To the top or into the dark? Relationships between elevational and canopy cover distribution shifts in mountain forests

Numerous studies have reported that observed species shifts in mountain areas lag behind expectations under current warming trends, however, the mechanisms remain poorly understood. One important mechanism might be microclimatic heterogeneity causing migration of species to cooler conditions under closed forest canopies, but evidence is scarce. We here compared the distributions of 710 species (11 taxonomic groups including fungi, plants, and animals) along an elevation gradient (287–1419 m a.s.l.) in a temperate low mountain range between 2006–2008 and 2016–2017 to address this open question. We characterized each species' distribution (peak and breadth) based on their abundance along two environmental gradients: elevation and canopy cover. We then analysed changes in species' distribution peaks, asking whether shifts in canopy distribution and initial distribution characteristics explain variation in elevational distribution shifts. Across all taxa, the mean shift in elevational distribution peak was + 35.3 m (i.e. upslope).
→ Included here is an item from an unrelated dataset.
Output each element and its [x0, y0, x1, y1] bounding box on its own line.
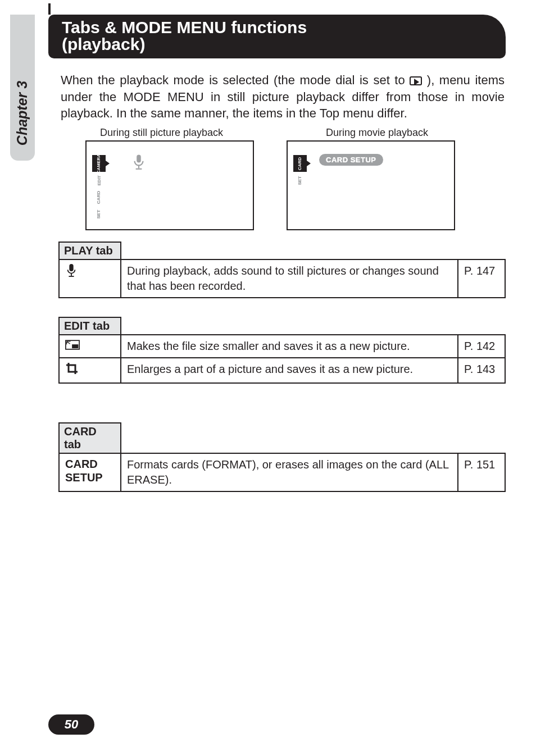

Species' baseline distribution peaks were strong predictors of elevational distribution shifts with stronger upslope shifts in low‐elevation and open‐forest species. Even though we observed considerable variation in the responses among species, canopy distribution shifts had a significant negative effect on elevational distribution shifts overall and in six taxonomic groups. We suggest that this is related to cooler microclimatic conditions under closed compared to open forest canopies. Shifts to closed‐canopy forests may thus partly compensate for elevational distribution shifts, highlighting the conservation value of heterogeneous landscapes featuring microclimatic refugia. Yet, it is likely that other mechanisms, such as habitat limitation, are also at play. Future studies need to quantify the potential of microclimatic refugia under accelerating forest dynamics, considering the interplay of canopy cover and other factors driving microclimate, and to illuminate the complex climate change response mechanisms among species and taxonomic groups.